Exercise details -
Reproduce the data, keeping every word exactly as it is.

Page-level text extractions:
*** Begin section ***

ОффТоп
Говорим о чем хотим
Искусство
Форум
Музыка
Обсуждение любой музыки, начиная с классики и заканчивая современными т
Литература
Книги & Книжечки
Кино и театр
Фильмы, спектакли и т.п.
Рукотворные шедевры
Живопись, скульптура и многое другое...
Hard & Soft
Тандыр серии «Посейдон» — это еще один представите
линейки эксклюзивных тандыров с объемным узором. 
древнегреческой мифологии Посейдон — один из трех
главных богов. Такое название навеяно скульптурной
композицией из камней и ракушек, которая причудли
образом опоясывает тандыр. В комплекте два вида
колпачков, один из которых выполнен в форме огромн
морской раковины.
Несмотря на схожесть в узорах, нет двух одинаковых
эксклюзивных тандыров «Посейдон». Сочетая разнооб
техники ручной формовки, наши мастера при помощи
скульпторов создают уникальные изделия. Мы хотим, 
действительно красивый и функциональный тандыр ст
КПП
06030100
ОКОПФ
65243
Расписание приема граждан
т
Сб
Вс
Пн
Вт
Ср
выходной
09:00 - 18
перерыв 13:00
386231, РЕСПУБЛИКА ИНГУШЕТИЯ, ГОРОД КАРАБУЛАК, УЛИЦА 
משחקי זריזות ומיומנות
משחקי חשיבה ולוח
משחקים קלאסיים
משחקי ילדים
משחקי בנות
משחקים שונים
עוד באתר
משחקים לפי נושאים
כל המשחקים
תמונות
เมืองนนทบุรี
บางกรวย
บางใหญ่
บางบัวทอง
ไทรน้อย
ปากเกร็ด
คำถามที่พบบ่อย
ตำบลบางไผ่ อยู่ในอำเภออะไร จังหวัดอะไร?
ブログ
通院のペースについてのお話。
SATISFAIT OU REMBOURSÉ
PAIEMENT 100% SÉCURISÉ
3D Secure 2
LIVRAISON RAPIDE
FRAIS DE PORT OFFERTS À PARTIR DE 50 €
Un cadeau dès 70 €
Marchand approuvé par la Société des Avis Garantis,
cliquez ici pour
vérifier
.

*** End section ***

Reply -
ОффТоп
Говорим о чем хотим
Искусство
Форум
Музыка
Обсуждение любой музыки, начиная с классики и заканчивая современными т
Литература
Книги & Книжечки
Кино и театр
Фильмы, спектакли и т.п.
Рукотворные шедевры
Живопись, скульптура и многое другое...
Hard & Soft
Тандыр серии «Посейдон» — это еще один представите
линейки эксклюзивных тандыров с объемным узором. 
древнегреческой мифологии Посейдон — один из трех
главных богов. Такое название навеяно скульптурной
композицией из камней и ракушек, которая причудли
образом опоясывает тандыр. В комплекте два вида
колпачков, один из которых выполнен в форме огромн
морской раковины.
Несмотря на схожесть в узорах, нет двух одинаковых
эксклюзивных тандыров «Посейдон». Сочетая разнооб
техники ручной формовки, наши мастера при помощи
скульпторов создают уникальные изделия. Мы хотим, 
действительно красивый и функциональный тандыр ст
КПП
06030100
ОКОПФ
65243
Расписание приема граждан
т
Сб
Вс
Пн
Вт
Ср
выходной
09:00 - 18
перерыв 13:00
386231, РЕСПУБЛИКА ИНГУШЕТИЯ, ГОРОД КАРАБУЛАК, УЛИЦА 
משחקי זריזות ומיומנות
משחקי חשיבה ולוח
משחקים קלאסיים
משחקי ילדים
משחקי בנות
משחקים שונים
עוד באתר
משחקים לפי נושאים
כל המשחקים
תמונות
เมืองนนทบุรี
บางกรวย
บางใหญ่
บางบัวทอง
ไทรน้อย
ปากเกร็ด
คำถามที่พบบ่อย
ตำบลบางไผ่ อยู่ในอำเภออะไร จังหวัดอะไร?
ブログ
通院のペースについてのお話。
SATISFAIT OU REMBOURSÉ
PAIEMENT 100% SÉCURISÉ
3D Secure 2
LIVRAISON RAPIDE
FRAIS DE PORT OFFERTS À PARTIR DE 50 €
Un cadeau dès 70 €
Marchand approuvé par la Société des Avis Garantis,
cliquez ici pour
vérifier
.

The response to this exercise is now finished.